Where the word "header" appears in a line below, copy the whole line.

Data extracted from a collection
---+---

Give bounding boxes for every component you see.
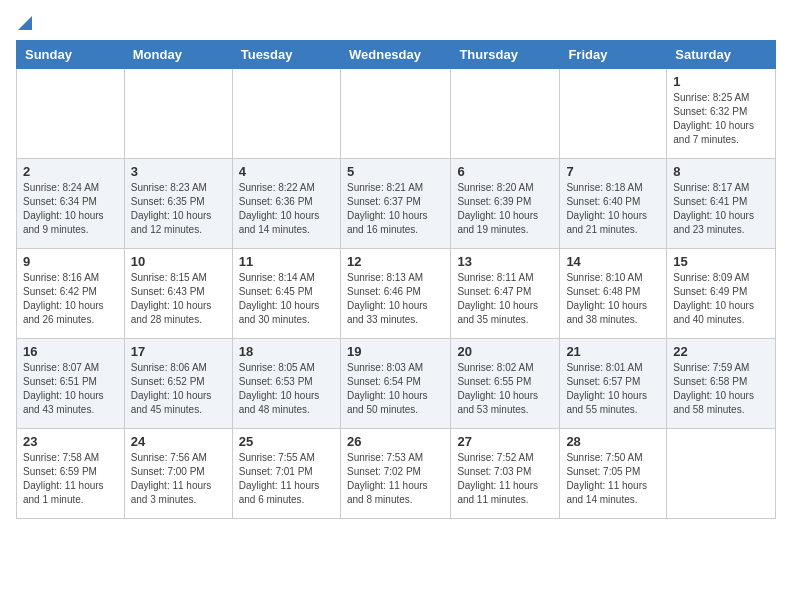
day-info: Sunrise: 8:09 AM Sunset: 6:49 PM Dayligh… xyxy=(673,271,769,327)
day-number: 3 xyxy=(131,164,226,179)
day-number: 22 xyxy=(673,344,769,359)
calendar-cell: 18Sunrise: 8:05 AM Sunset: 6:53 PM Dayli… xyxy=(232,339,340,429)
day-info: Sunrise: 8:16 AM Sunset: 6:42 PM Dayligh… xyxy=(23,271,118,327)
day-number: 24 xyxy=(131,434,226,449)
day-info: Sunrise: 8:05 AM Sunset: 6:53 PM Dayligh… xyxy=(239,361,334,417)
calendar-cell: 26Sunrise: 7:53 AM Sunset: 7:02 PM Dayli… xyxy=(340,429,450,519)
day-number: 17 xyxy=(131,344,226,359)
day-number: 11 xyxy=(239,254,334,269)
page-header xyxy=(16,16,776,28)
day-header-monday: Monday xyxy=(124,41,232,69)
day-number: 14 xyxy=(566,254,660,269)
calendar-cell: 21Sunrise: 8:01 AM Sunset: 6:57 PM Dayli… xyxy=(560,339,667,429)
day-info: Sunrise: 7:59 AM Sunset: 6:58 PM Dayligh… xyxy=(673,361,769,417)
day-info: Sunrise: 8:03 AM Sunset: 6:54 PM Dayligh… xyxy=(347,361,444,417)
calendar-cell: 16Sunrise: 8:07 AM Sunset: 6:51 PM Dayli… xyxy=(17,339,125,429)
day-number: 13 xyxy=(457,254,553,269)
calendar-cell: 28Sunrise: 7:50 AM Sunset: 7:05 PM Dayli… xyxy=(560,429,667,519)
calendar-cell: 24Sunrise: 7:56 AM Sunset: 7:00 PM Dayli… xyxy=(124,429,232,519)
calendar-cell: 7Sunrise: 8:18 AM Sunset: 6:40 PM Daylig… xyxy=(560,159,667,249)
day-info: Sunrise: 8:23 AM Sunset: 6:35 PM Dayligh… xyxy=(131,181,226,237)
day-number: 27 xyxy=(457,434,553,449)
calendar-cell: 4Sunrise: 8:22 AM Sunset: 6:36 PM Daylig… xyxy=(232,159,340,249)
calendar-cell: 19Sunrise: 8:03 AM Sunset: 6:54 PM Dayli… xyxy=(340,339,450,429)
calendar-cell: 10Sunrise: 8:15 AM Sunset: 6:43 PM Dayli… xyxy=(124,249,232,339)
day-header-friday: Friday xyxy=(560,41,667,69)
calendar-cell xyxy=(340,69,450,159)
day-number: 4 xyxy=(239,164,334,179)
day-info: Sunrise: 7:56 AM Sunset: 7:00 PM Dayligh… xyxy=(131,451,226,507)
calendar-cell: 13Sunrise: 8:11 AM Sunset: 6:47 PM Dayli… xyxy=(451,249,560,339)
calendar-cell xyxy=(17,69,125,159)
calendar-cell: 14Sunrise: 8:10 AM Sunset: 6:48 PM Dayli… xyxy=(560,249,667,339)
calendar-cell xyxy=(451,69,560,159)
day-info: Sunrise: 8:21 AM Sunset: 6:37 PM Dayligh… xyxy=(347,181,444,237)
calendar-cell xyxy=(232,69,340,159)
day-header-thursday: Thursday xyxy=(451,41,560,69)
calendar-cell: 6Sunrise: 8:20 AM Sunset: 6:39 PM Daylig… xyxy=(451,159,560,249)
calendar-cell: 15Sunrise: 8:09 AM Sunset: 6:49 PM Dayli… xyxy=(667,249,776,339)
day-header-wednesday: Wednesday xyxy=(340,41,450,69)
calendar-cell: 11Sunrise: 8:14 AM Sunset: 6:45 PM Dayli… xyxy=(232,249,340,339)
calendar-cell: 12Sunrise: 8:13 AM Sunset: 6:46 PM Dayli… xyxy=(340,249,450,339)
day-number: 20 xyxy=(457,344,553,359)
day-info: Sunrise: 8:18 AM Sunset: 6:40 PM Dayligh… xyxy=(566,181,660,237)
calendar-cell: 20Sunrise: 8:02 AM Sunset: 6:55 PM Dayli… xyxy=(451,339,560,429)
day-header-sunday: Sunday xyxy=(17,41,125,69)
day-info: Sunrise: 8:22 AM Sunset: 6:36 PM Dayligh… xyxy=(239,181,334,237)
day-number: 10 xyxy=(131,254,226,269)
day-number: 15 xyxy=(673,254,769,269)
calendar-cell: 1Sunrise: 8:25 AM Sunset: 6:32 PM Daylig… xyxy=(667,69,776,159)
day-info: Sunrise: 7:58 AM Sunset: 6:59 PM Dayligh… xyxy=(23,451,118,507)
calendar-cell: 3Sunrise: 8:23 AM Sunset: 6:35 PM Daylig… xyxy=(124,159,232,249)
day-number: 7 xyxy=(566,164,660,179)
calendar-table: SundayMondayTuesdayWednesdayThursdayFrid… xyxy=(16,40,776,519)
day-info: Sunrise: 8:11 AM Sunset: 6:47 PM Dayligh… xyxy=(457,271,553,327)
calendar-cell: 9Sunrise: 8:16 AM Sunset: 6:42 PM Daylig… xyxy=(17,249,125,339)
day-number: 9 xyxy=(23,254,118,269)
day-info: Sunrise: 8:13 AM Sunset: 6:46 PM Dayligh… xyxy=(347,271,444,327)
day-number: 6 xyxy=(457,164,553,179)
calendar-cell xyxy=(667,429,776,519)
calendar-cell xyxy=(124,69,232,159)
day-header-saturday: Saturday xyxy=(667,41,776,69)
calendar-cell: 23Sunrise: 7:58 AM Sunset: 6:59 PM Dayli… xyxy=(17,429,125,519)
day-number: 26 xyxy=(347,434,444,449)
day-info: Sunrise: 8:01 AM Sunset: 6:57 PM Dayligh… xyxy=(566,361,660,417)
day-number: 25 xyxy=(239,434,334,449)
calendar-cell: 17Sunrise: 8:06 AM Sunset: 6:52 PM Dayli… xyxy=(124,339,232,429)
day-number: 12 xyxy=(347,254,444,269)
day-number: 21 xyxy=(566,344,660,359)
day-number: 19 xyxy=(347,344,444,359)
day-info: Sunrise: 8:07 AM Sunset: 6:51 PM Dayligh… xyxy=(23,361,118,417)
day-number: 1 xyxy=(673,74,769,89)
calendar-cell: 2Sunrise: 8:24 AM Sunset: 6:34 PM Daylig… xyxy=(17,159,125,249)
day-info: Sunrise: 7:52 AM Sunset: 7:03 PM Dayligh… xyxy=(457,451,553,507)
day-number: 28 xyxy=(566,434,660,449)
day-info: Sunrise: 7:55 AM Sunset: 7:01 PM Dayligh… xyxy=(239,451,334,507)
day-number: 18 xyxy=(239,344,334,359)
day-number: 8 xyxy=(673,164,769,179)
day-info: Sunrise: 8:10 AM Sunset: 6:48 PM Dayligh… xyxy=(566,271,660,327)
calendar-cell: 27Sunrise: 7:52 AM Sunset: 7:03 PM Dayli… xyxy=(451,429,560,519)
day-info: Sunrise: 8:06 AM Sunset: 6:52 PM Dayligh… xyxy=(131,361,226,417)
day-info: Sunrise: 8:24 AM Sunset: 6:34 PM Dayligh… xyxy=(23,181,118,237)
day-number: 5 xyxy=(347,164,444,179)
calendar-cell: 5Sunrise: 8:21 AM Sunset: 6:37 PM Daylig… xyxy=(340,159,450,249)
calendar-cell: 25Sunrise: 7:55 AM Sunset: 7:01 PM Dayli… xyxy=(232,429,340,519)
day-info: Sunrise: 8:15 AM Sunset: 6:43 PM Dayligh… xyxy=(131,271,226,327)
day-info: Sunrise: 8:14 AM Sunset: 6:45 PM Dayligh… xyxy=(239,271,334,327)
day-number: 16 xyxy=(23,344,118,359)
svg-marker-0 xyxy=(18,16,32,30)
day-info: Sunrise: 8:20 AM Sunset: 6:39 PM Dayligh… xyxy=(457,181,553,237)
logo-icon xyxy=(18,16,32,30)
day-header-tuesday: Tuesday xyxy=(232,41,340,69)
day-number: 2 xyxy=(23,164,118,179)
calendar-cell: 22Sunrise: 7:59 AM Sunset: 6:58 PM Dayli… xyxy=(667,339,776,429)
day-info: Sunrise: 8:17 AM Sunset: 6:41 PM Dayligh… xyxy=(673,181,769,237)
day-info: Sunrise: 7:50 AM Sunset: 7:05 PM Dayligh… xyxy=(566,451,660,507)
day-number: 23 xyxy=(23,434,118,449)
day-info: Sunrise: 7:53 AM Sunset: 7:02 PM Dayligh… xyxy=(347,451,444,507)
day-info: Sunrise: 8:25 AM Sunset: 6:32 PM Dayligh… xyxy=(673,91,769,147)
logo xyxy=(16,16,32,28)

---+---

Exercise response.
page-header xyxy=(16,16,776,28)
day-header-monday: Monday xyxy=(124,41,232,69)
day-header-friday: Friday xyxy=(560,41,667,69)
day-header-thursday: Thursday xyxy=(451,41,560,69)
day-header-wednesday: Wednesday xyxy=(340,41,450,69)
day-header-sunday: Sunday xyxy=(17,41,125,69)
day-header-saturday: Saturday xyxy=(667,41,776,69)
day-header-tuesday: Tuesday xyxy=(232,41,340,69)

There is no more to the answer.